Date of this Version
Great Plains Quarterly Vol. 2, No. 2, Spring 1982, pp. 124-25.
Devotees of Canadian and American prairie fiction will welcome this book, the first to treat the entire body of Sinclair Ross's work. Lorraine McMullen has done a creditable job of analysis and criticism. She begins with a biographical introduction and follows with a study of all of Ross's short stories and novels published from 1934 to the present.
The first critic to provide any details about Ross's life, McMullen illuminates the personality of this enigmatic prairie writer and, incidentally, corrects a few errors in Robert Chalmer's little book, Ernest Buckler and Sinclair Ross. Ross himself has maintained that creative sources spring from the subconscious and are therefore inexplicable, but this book introduces us to Ross as a person, describing his background and thereby opening new meanings for those who have read his novels (As for Me and My House, The Well, Whir of Gold, and Sawbones Memorial) and the eighteen short stories that complete the Ross opus.
A large portion of the book is devoted to a detailed study of the short stories as they demonstrate Ross's literary technique. The reader is made aware of the unique concerns and stylistic devices that Ross consistently developed from his first short story through all his later fiction. Ross's artistic manipulation of landscape, his delineation of the psychological effects of the struggle with the land on the prairie dweller, his exploration of the human conditions of isolated persons, his ironic examination of the tragic failure of communication, and his economy of style combine to produce a controlled art that is reflective of the prairie and its inhabitants.

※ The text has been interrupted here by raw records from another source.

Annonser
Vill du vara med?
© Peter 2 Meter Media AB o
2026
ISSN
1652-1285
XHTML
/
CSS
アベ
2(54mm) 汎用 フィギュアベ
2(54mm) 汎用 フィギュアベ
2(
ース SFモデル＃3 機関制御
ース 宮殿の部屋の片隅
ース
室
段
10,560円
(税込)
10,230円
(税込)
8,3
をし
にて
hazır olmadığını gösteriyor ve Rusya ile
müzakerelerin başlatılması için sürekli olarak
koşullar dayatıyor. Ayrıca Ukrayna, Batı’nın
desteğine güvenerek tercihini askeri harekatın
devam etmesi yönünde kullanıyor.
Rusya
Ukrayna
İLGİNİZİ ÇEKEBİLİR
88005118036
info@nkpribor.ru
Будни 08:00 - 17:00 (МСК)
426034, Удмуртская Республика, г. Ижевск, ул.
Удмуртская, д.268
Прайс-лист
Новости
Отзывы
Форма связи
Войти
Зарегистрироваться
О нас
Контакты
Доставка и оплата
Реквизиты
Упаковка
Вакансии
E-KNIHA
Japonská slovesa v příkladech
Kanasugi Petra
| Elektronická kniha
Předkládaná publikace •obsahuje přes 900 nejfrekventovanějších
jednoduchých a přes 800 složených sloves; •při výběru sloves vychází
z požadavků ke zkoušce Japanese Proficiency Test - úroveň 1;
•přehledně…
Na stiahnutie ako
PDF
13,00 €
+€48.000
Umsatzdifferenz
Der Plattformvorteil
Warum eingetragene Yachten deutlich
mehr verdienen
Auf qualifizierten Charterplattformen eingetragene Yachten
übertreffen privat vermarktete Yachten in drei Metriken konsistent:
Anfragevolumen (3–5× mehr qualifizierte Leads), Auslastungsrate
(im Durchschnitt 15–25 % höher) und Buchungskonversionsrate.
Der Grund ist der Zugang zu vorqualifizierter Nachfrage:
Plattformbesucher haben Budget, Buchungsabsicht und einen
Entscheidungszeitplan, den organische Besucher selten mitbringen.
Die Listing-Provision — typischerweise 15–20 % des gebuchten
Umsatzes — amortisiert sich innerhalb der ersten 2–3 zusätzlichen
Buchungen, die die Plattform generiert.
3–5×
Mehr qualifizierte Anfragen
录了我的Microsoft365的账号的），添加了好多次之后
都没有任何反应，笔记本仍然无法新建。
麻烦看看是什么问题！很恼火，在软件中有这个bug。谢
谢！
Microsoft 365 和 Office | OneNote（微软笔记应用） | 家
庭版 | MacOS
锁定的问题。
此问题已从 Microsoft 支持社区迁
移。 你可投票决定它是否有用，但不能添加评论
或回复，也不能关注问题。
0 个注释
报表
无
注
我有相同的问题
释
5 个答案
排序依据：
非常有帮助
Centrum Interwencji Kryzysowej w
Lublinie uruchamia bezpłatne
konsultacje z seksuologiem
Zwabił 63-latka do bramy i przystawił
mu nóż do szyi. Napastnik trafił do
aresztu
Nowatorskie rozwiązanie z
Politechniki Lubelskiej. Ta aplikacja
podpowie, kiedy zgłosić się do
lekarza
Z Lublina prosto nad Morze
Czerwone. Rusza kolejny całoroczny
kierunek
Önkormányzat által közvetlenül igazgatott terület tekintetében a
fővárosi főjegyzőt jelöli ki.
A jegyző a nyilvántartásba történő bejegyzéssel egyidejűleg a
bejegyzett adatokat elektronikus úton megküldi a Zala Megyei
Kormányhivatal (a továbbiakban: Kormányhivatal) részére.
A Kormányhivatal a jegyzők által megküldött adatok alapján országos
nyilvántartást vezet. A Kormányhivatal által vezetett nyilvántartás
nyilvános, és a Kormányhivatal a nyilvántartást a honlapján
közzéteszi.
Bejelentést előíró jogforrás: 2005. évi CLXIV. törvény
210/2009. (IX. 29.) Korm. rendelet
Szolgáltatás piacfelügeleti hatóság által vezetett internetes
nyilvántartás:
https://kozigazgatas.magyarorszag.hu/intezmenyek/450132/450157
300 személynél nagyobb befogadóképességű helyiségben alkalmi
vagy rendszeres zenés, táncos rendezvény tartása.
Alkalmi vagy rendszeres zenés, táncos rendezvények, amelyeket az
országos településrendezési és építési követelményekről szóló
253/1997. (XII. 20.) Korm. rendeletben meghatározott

McMullen includes detailed assessments not only of Ross's most famous novel, but of his less well known works as well. She gives sensible analyses throughout, observing strengths and weaknesses objectively and intelligently. She fails, however, to give any detailed comparisons of Ross's work with that of other notable Canadian prame writers, such as Frederick Philip Grove and Gwen Pharis Ringwood, or with such American short-story writers as Eudora Welty, whose small-town characters bear comparison to Ross's. Perhaps the limitations of her study required sole concentration on Ross's works. In any case, she has produced the first in-depth study of Sinclair Ross's works and for this we are grateful.